マスク氏は、WEFの暫定共同議長であるラリー・フィンク・ブラックロック会長との対談で、「(オプティマスの)市販時期は来年末を想定している」と話した。家庭向けロボットとして販売するには、機能だけでなく信頼性や安全性が極めて高い水準に達する必要があるとも話した。
マスク氏は、今後登場するオプティマスについて「人間が求めるほぼすべての動作をこなせるようになる」とし、家事から製造現場での作業まで、幅広い用途で活用されるとの見通しを示した。現在、テスラは一部の生産工程でオプティマスを試験的に導入し、性能の改良を進めているという。
また、今年後半には、より複雑な作業にも対応できるようになると説明し、ロボットの活用が進めば量産が可能になり、「将来的にはロボットの数が人間を上回る可能性がある」との見方も示した。

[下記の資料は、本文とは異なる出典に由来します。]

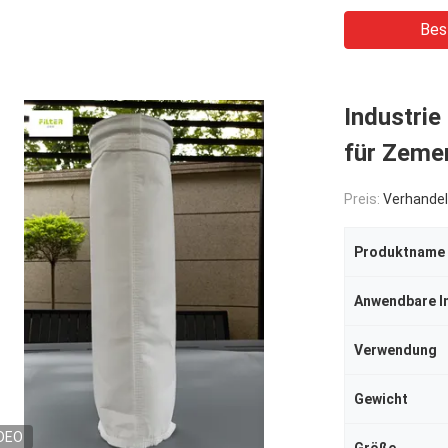
Bes
Industrie
für Zeme
Preis:
Verhandel
Produktname
Anwendbare I
Verwendung
Gewicht
DEO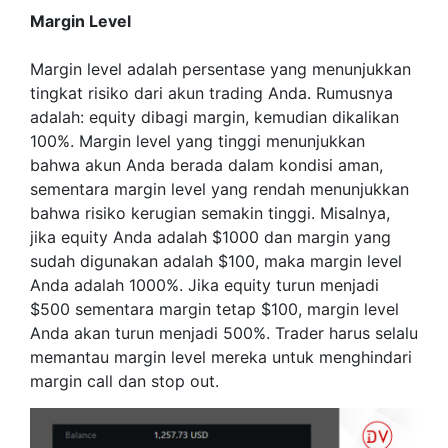
Margin Level
Margin level adalah persentase yang menunjukkan
tingkat risiko dari akun trading Anda. Rumusnya
adalah: equity dibagi margin, kemudian dikalikan
100%. Margin level yang tinggi menunjukkan
bahwa akun Anda berada dalam kondisi aman,
sementara margin level yang rendah menunjukkan
bahwa risiko kerugian semakin tinggi. Misalnya,
jika equity Anda adalah $1000 dan margin yang
sudah digunakan adalah $100, maka margin level
Anda adalah 1000%. Jika equity turun menjadi
$500 sementara margin tetap $100, margin level
Anda akan turun menjadi 500%. Trader harus selalu
memantau margin level mereka untuk menghindari
margin call dan stop out.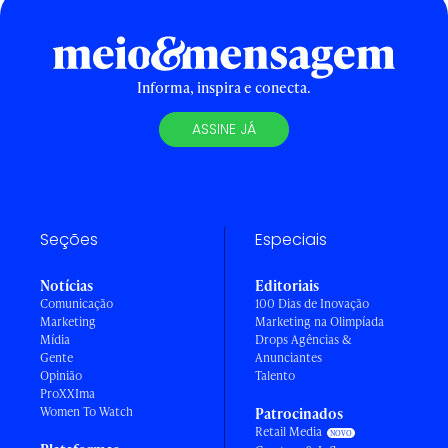
Informa, inspira e conecta.
ASSINE JÁ
Seções
Especiais
Notícias
Editoriais
Comunicação
100 Dias de Inovação
Marketing
Marketing na Olimpíada
Mídia
Drops Agências &
Gente
Anunciantes
Opinião
Talento
ProXXIma
Women To Watch
Patrocinados
Retail Media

さらに、「ロボット工学と人工知能(AI)は、世界経済の成長を大きく後押しし、貧困問題の解決にもつながる」と述べた。
AI技術については、「今年末から来年にかけて、人間を上回る能力を持つAIが登場し、今後5年以内にそうしたAIが一般化する可能性がある」との見解を示した。また、自動運転分野では、テスラの運転支援技術「FSD」が来月、欧州や中国で承認される見込みだとし、自動運転を活用した「ロボタクシー」も年内に米国全土で展開を拡大すると話した。